**Exercise materials**
━━━━

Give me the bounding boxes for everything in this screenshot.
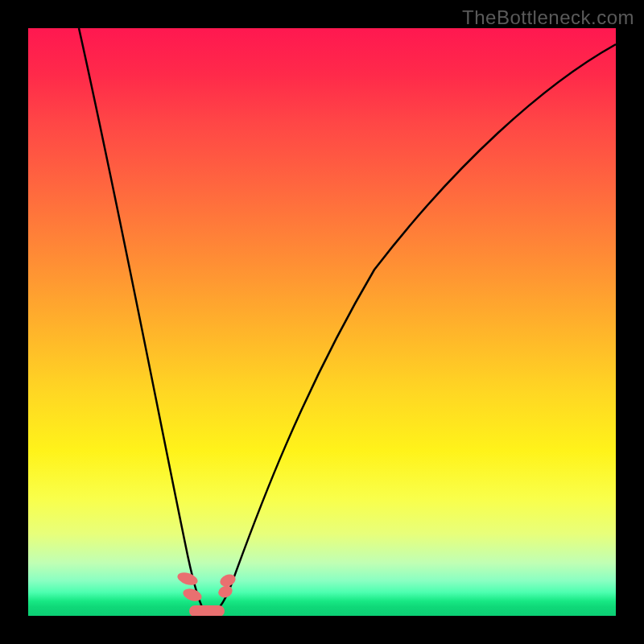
plot-area [28,28,616,616]
bottom-marker [189,605,225,616]
left-marker-upper [175,570,199,587]
chart-frame: TheBottleneck.com [0,0,644,644]
marker-group [175,570,237,616]
curve-overlay [28,28,616,616]
left-branch [79,28,211,613]
attribution-text: TheBottleneck.com [462,6,634,29]
right-branch [211,44,616,613]
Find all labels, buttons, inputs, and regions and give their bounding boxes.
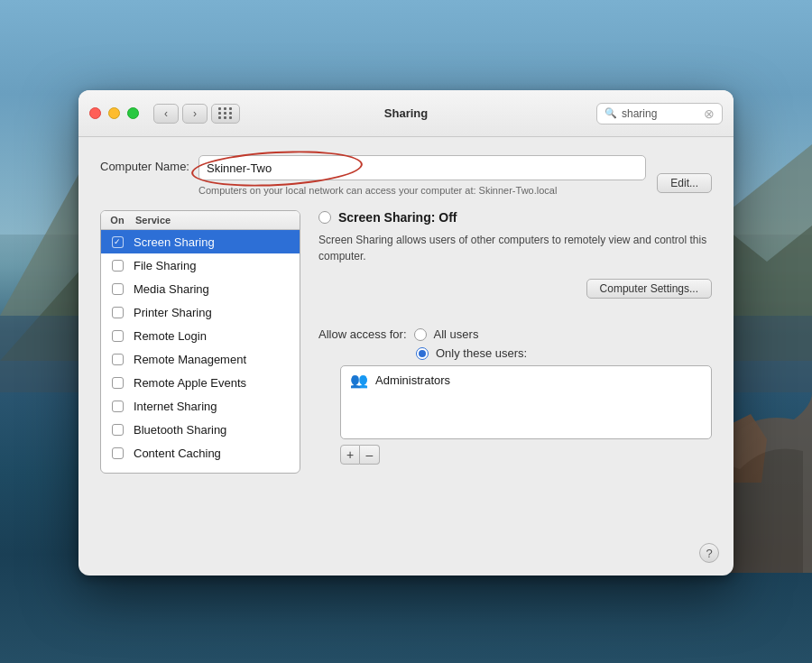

━━━━

**Exercise aim**
The records above are to be repeated exactly, with the pictures left out.

**Completed task**
Give me the bounding boxes for everything in this screenshot.
plot-area [28,28,616,616]
bottom-marker [189,605,225,616]
left-marker-upper [175,570,199,587]
chart-frame: TheBottleneck.com [0,0,644,644]
marker-group [175,570,237,616]
curve-overlay [28,28,616,616]
left-branch [79,28,211,613]
attribution-text: TheBottleneck.com [462,6,634,29]
right-branch [211,44,616,613]
Find all labels, buttons, inputs, and regions and give their bounding boxes.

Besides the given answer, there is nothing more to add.